Cuando voy a un concierto (no voy mucho porque los anormales despliegan en ellos todo tipo de sabiduría mal entendida) siempre espero que haya una barra cerca. Y no es porque necesite ponerme hasta arriba de cerveza para estar bien escuchando, es que poder apoyarme en algún lugar y si se tercia pues beber ese néctar de los dioses me sugiere y mucho por si acaso.
Leí por casualidad en un cartel que "Los Malequines" se dejaban caer por mi ciudad para rememorar los años en los que eran un grupo más que digno haciendo Hard Rock, y habían elegido un pequeño pabellón para desempolvar instrumentos y ganas después de dos décadas sin subirse a un escenario.
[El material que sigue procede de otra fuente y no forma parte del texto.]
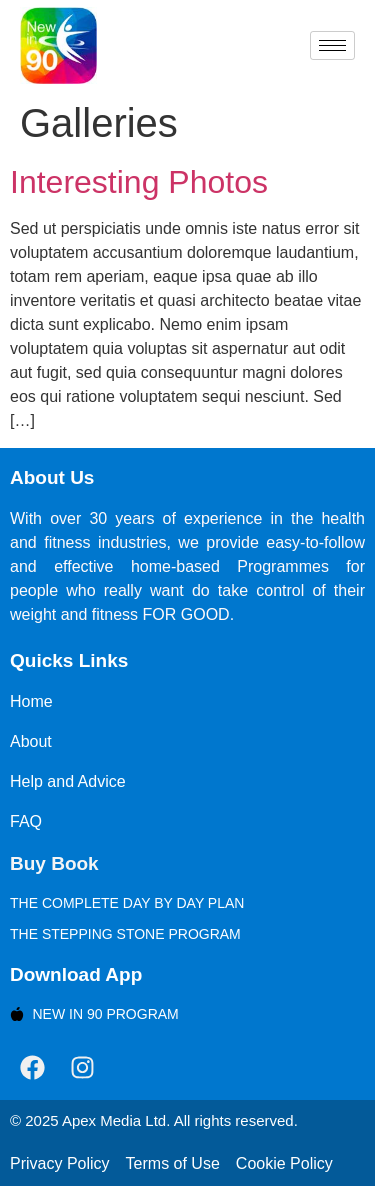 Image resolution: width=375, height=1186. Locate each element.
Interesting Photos (139, 182)
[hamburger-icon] (332, 45) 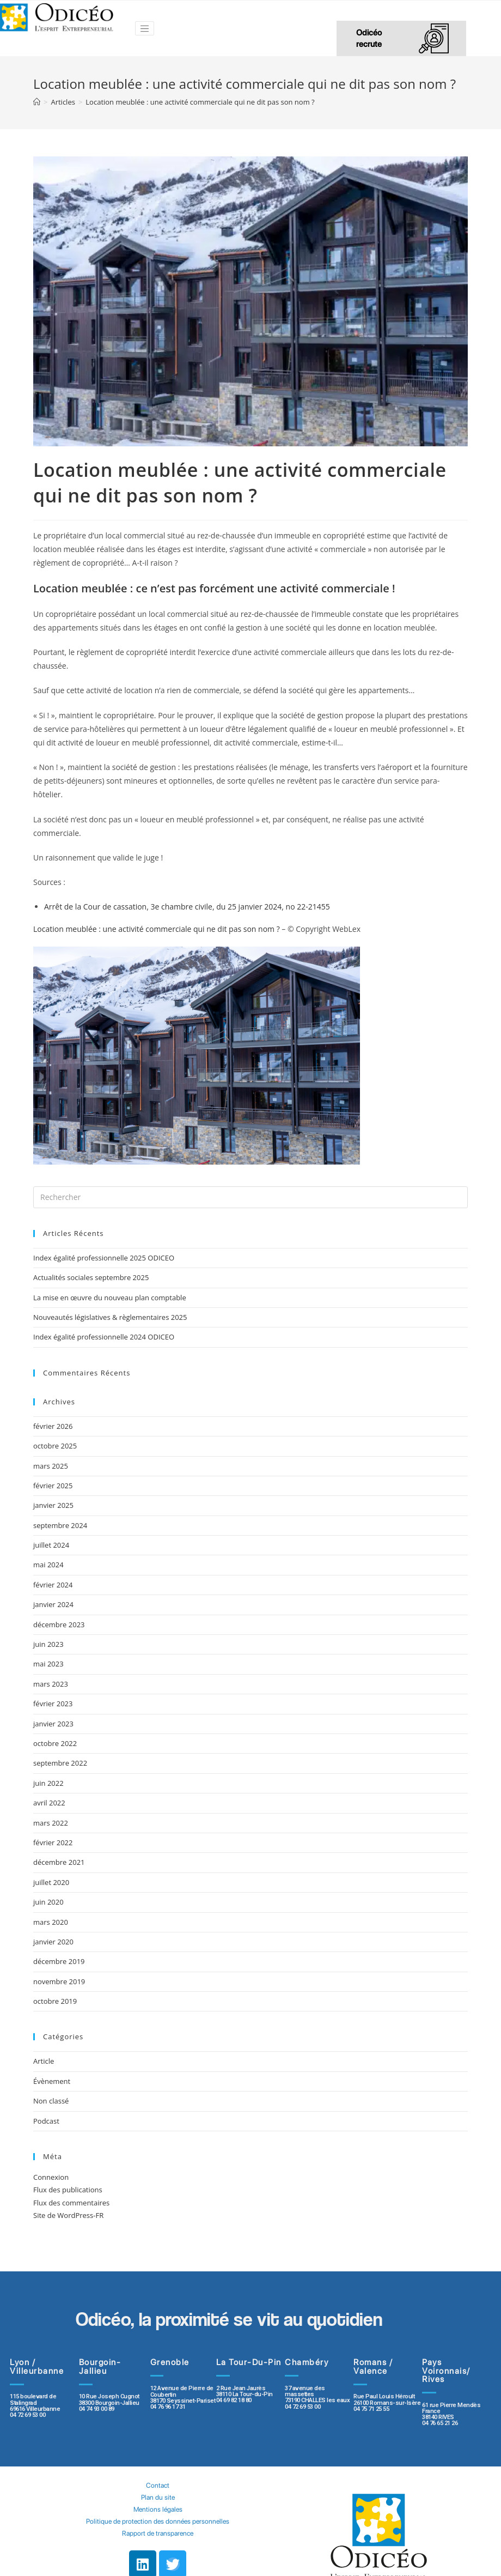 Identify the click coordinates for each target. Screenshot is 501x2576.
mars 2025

Me llamó la atención y tras comprar la entrada en el bar de siempre (soy un clásico, qué se le va a hacer) el día de autos me encaminé hacia el río, en su orilla derecha, donde seguía en pie ese lugar de tantas y tantas jornadas de placer escuchando Música con los amigos.
Pasados los sesenta ya eliges (o elijo, que no quiero generalizar) mucho estos pequeños momentos que por el destino, la casualidad o las ganas de algunos de no dejar de disfrutar con lo que aman, pueden llevarte a un viaje intemporal a través de tus sueños, y en este caso me lo tomé así.
De los cinco componentes del grupo faltaba el inmisericorde aporreador de la batería, "Ma" que no supo parar a tiempo y ahora estaba contando versos sobre universos paralelos en una institución cerrada al público, pero el resto estaba ahí sobre el escenario sacando los instrumentos para ver qué pasaba.
Media hora antes del comienzo anunciado me encontraba ¡cómo no! perfectamente ubicado en la barra dispuesta para la ocasión, con mi codo derecho apoyado, la cadera sujetando (para que no se descojonara el chiringuito montado de aquella manera) y la primera cerveza a punto de ser saboreada. Poco a poco el local se fue llenando, casi todos teníamos caras de incrédulos y de "A ver qué pasa" hasta que a la hora señalada las luces se apagaron y "Los Malequines" hicieron su entrada en el escenario a través de una cortina del año 60 (el siglo no lo recuerdo) de unos cien kilos de peso para comenzar su concierto.
El saludo al viento y a los que estábamos allí de "Qui", el vocalista, me hizo concebir esperanzas, porque se le veía feliz, como si fuera la primera vez que acariciaba un micro. El resto del grupo, tenía el mismo aspecto de felicidad, salvo el nuevo batería, un chaval que podía ser nuestro nieto y que con un rictus serio estaba a la espera de poder aporrear lo que tenía bajo sus manos.
La voz comenzó a susurrar las estrofas de uno de sus temas eternos, "El viento nunca sopla a favor" y los acordes de la guitarra de "Le", un virtuoso que nunca pudo llegar donde se merecía, dieron por comenzado el concierto.
De pronto y sin previo aviso, el tema que servía para soñar se convirtió en una carrera contra reloj porque al chal de la batería (inquieto él) le dio por marcar un ritmo desenfrenado y salvaje que nadie, ni el propio grupo, se esperaba.
Apuré la primera cerveza y pedí otra, ya que me imaginaba que aquello, vistas las caras de los cuatro, no estaba muy en el guión, y en el segundo trago de la segunda "El viento nunca sopla a favor" dejó de soplar y la Música se cortó en seco. Bueno, en seco cortaron la voz, la guitarra, el bajo y el maravilloso Hammond, porque la batería seguía dale que te pego mientras el crío parecía haber entrado en éxtasis.
El grupo no daba crédito, los que estábamos allí quedamos petrificados por la alevosía del tipo ese, y la barra fue poco a poco llenándose a la espera de que el primer tema terminara en algún momento.
Tras varios intentos (amenazas incluidas con el micro sobre la cabeza) para que parara de aporrear y poder seguir, "Los Malequines" bajaron del escenario y se dirigieron hacia donde ya estábamos todos, es decir, en la barra que hábilmente el del local extendió (visto lo visto) para que pudiéramos caber todos en un par de filas un poco apretadas.
Cinco cervezas después (eso yo, algunos bastante multiplicadas) y treinta y cinco minutos de la demencia como demostración de la angustia vital de un energúmeno a los timbales, los cuatro componentes del grupo nos ofrecieron la opción de un concierto acústico en la entrada alrededor de nosotros mismos, y mientras se escuchaba a lo lejos (no tanto) los truenos que siguen a los rayos en momentos de amalgama interestelar, los que estábamos allí disfrutamos de la vuelta de un grupo y del buen Hard Rock que nos habían preparado.
¡¡Explicar la Música es como explicar el silencio!!